Try it >> Give only the number of lines in the records below that contain the word "אותי".

- - - -

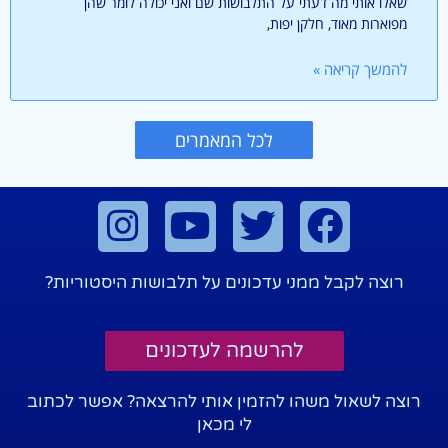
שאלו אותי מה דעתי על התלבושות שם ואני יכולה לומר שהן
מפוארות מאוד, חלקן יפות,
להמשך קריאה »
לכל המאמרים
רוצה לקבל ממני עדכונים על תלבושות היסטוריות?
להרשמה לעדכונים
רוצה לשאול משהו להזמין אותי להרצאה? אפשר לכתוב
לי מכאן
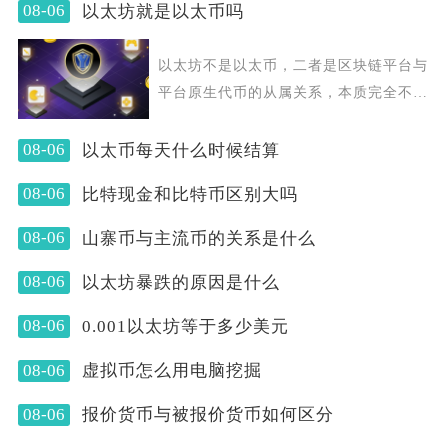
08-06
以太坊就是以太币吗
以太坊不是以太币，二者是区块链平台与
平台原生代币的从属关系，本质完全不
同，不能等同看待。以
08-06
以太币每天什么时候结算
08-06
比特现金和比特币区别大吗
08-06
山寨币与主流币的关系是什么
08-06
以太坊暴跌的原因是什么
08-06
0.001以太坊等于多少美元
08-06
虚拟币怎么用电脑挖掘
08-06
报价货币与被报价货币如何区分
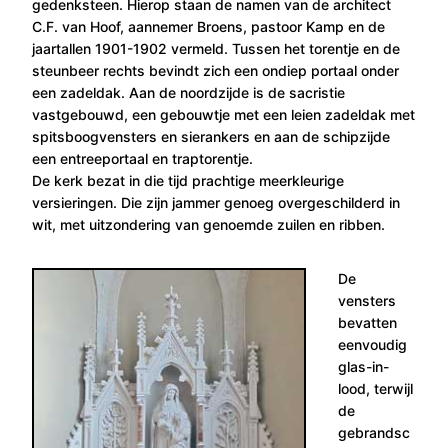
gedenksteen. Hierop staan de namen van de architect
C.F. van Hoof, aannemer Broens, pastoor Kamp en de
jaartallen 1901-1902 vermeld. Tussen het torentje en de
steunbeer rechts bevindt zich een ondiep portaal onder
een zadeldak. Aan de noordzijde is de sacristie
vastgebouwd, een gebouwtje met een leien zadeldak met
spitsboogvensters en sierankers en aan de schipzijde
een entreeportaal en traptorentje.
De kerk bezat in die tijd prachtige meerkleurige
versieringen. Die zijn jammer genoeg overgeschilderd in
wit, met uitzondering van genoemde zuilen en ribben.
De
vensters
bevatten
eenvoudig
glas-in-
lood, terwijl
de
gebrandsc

- - - -

Written answer >> 2